Fixed bugs and enhanced isoform quantification

[ctl43]

Thanks for creating this wonderful package. While I used the program, I found few problems and made some updates for fixing bugs as well as a potentially better isoform choosing logic when stringent option is on.

Mirror things:

1. Currently, Flair is unable to handle soft-masked reference genome and it is fixed.
   See issue (Unable to handle soft-masked reference genome #168).

2. Retained all intermediate files for troubleshoot when keep_intermediate is on in flair.py, including args.o+'firstpass.fa', alignout+'q.counts'.

3. Fixed mm2_args problem but not just removing the argument, see issue (Flair collapse stopping without error #175).

Major bugs:

1. The argument of minimum supporting reads in the collapse function was not passed to collapse_isoforms_precise.py, so some TSSs with sufficient support were also filtered. Currently, collapse_isoforms_precise.py will only choose TSS supported by 25% of reads. This value is also not the same as the value in its help manual, which stated minimum proportion(s<1) or number of supporting reads(s>=1) for an isoform (0.1).

2. When splicing donor and acceptor are at the same site, object ssData in ssPrep.py only stored the one that appeared first. Although this rarely happens, it does appear in real-life annotation (e.g. TMEM141 in gencode) and filtered those promising isoforms. This was fixed by storing the information of exon ends into two objects, ssData_1 and ssData_2.

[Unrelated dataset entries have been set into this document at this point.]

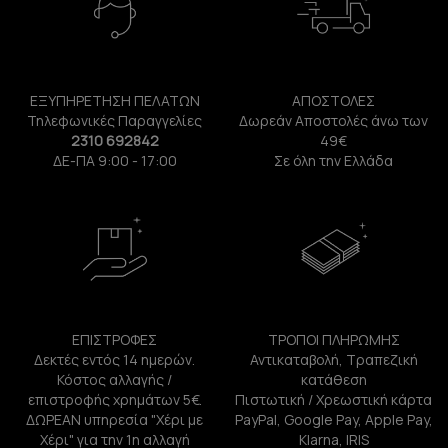
ΕΞΥΠΗΡΕΤΗΣΗ ΠΕΛΑΤΩΝ
ΑΠΟΣΤΟΛΕΣ
Τηλεφωνικές Παραγγελίες
Δωρεάν Αποστολές άνω των
2310 692842
49€
ΔΕ-ΠΑ 9:00 - 17:00
Σε όλη την Ελλάδα
ΕΠΙΣΤΡΟΦΕΣ
ΤΡΟΠΟΙ ΠΛΗΡΩΜΗΣ
Δεκτές εντός 14 ημερών.
Αντικαταβολή, Τραπεζική
Κόστος αλλαγής /
κατάθεση
επιστροφής χρημάτων 5€.
Πιστωτική / Χρεωστική κάρτα
ΔΩΡΕΑΝ υπηρεσία "Χέρι με
PayPal, Google Pay, Apple Pay,
Χέρι" για την 1η αλλαγή
Klarna, IRIS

3. When stringent argument is on, it will only select reads that cover 25 bp of the first and last exon. However, in count_sam_transcripts.py, it seems that it forgot to consider the strand information when determining the first blocksize and last_blocksize. If a gene is negative-stranded, the exon on the right side is the first exon, while the exon on the left side is the first exon. However, the script treated all exons on the left as the first exons and exons on the right as the last exons regardless of their strand. Unsurprisingly, the stringent classifier function, is_stringent will not work properly. As a result, reads not covering 25 bp of the first and last exon also passed the classifier.

Enhancement

Personally found that the transcript quantification does not work very well in both flair own quantification and salmon. For salmon, it needs specific arguments when handling ONT sequencing reads see the issue in salmon github, COMBINE-lab/salmon#602. For flair-own quantification, when the stringent argument is on, in flair.py, after samtools processed reads filtered reads based on mapping quality, count_sam_transcripts.py will no longer take mapping quality into consideration for finding the best alignment (Even one alignment is far better than the chosen one).

The culprit could be the metrics it used. When an alignment is closer to the transcript end and possesses more nucleotide matches, it will be considered as a better one. However, this metric may fail to choose the best one when a read has more matches but percentage identity (PID) in the aligned region is poor. If we consider the PID in the aligned region as well as mapping quality, it may help to have a better transcript assignment for reads.

Furthermore, it may be beneficial if we create two kinds of filters for mapping quality, one is a hard mapping quality filter, like what flair currently using, another one is a soft mapping quality filter. When the stringent argument is on, reads passing the soft mapping quality and the one with the best mapping mapq will be considered as candidates for stringent criteria classification. On the other hand, no reads passing the soft mapping quality, their mapping quality will be considered as equally good and other metrics will be used to determine the best transcript assignment, as previous mentioned, e.g. PID and the distance to the transcript end.

The abovementioned bugs and enhancements have been implemented in this pull request.

[Jeltje]

Finally getting around to this. A lot of changes have been made to the code since, so I'm implementing your solutions instead of merging the code. Thanks so much for doing this.

About your major bug 1, The argument of minimum supporting reads in the collapse function was not passed to collapse_isoforms_precise.py, it's not actually meant to be passed. The collapse function parameter --support looks at the reads supporting the final isoform set, while collapse_isoforms_precise.py uses its --support parameter to look at reads that support TSS or TES. The identical naming is unfortunate and I hope to change it for clarity.

[ctl43]

Thanks for maintaining FLAIR. I am thrilled to see that it is alive again! As the bugs are fixed, I will close this pull request.